Борошнев полез было в свой вещмешок, но партизаны его остановили.
- Ты свои харч не трать. Тебе еще долго придется ходить! Лучше вот поешь с нами печеной картошечки. С пылу с жару она очень хороша…
К вечеру Борошнев прощался с партизанами. Они по очереди обнимали его, похлопывая по плечам, по спине.
- Будь здоров, капитан!
- Хай тебе будет удача…
- Найди какую-нито здоровущую бомбу, чтобы сбросить ее самим фашистам на головы!
Ушли пятеро, растворились в сумерках, и снова Борошнев остался один. Ему надо было искать последний склад, добираться до деревни с таким необычным названием - Погребы.
Когда наконец Борошнев - где на попутной телеге, где пешком - добрался до нее, деревни тоже не оказалось: сожгли ее фашисты. Уцелел лишь один-единственный дом, в котором разместился сельсовет.

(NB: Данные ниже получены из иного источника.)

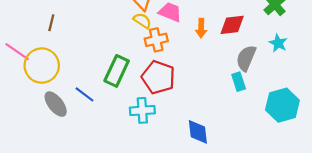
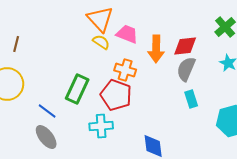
orange arrow: (201, 28) -> (156, 49), size x1.5
orange cross: (156, 40) -> (125, 70), moved, turned 30
gray semicircle: (246, 58) -> (186, 69), moved
gray ellipse: (56, 104) -> (46, 137), moved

Зато пшеничное поле было не тронуто врагом. Но местные жители, ютившиеся в землянках, прикасаться к перезревшей пшенице боялись - ведь прямо посреди поля и разместили гитлеровцы большой склад боеприпасов!
Борошнев так и замер перед ним, точно охотник перед обнаруженной дичью.

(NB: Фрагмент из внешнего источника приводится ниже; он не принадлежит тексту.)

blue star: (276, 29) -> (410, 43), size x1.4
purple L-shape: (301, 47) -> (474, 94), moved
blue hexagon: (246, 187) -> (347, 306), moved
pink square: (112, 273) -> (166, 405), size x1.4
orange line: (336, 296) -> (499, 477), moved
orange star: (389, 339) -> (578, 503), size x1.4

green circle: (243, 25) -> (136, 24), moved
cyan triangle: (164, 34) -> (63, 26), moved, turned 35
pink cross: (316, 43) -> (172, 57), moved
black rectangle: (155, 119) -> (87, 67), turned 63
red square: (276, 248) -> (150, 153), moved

Он осторожно обошел склад, обозрел ряды, штабелей деревянных укупорок с выстрелами и мысленно прикинул, сколько же их в этих штабелях может быть? Выходило, что хранились тут десятки тысяч выстрелов… Наверняка должно найтись то, что нужно по заданию!
Председатель сельсовета - тощий, в чем душа держалась, хворый инвалид - очень обрадовался Борошневу:
- Голубок, милый! Помочь мы тебе не в силах. Ну, ничем… Сам уж как-нибудь справляйся. Ведь все мое войско - старые да малые. А вот ты нам пособи, сердечно тебя просим. Скажи ты нам, есть ли в поле мины, можно ли хоть с краев пшеничку выкосить. Голодует народ. Ей-богу, в ноги тебе поклонимся, если подмогнешь!

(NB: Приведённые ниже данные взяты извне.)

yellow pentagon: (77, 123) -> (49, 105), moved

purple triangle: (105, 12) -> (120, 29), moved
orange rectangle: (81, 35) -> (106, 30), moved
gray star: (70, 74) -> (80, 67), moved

- Ладно, ладно, это можно, - пообещал Борошнев, - А куда бы мне пристроиться переночевать? Я бы никого не стеснил, приходил бы только спать.
- Гляди, во-о-он землянка! Туда и ступай. Там не так уж много народу - приткнешься. Скажи, я, мол, прислал…
Борошнев слово сдержал: сразу же пошел к складу и внимательно обследовал, чуть ли не ползком облазал его: нет ли где вокруг заметных только профессионалу следов минирования? Не тянутся ли от склада еле различимые проводки взрывных зарядов натяжного действия?
Но нет, никаких подвохов он не обнаружил. Это был самый обычный полевой склад, с которого доставлялись на огневые позиции боеприпасы. Рядом даже имелась для этих целей специальная дорога - прямо через пшеницу.
Борошнев заторопился к сельсовету. Узнав, что мин нет, председатель восторженно расцеловал его в обе щеки.
- Ну, молодец! - приговаривал он. - Ну, спаситель! Теперь пшеничку мы уберем… И голод нам страшен не будет, и на семена кое-что сбережем. Лады! Завтра с утречка и примемся. И ты за свои дела возьмешься! А теперь ступай в землянку, отдыхай. Ведь уж свечерело…
В землянке, потрескивая, горела лучина. В этом скудном освещении лица обступивших Борошнева женщин казались еще более резкими и худыми. Двое были средних лет, одна - совсем старая. Но держалась она строго и властно.
- Председатель, говоришь, прислал? Хоть бы сам привел, попросил. У нас тут еще и дети… Ишь нашел гостиницу!
- Да ведь я только ночевать буду, - примирительно сказал Борошнев. - Мне целыми днями работать надо на складе.
- Нам что за дело? Да постой, куда же ты? На ночь глядя куда пойдешь?
- Не знаю. Но раз у вас места нет…
- Кто сказал, что нет? Ты бы нас раньше самих спросил, а то - председатель… Верно я говорю? Оставайся, командир. Устраивайся вот около печки.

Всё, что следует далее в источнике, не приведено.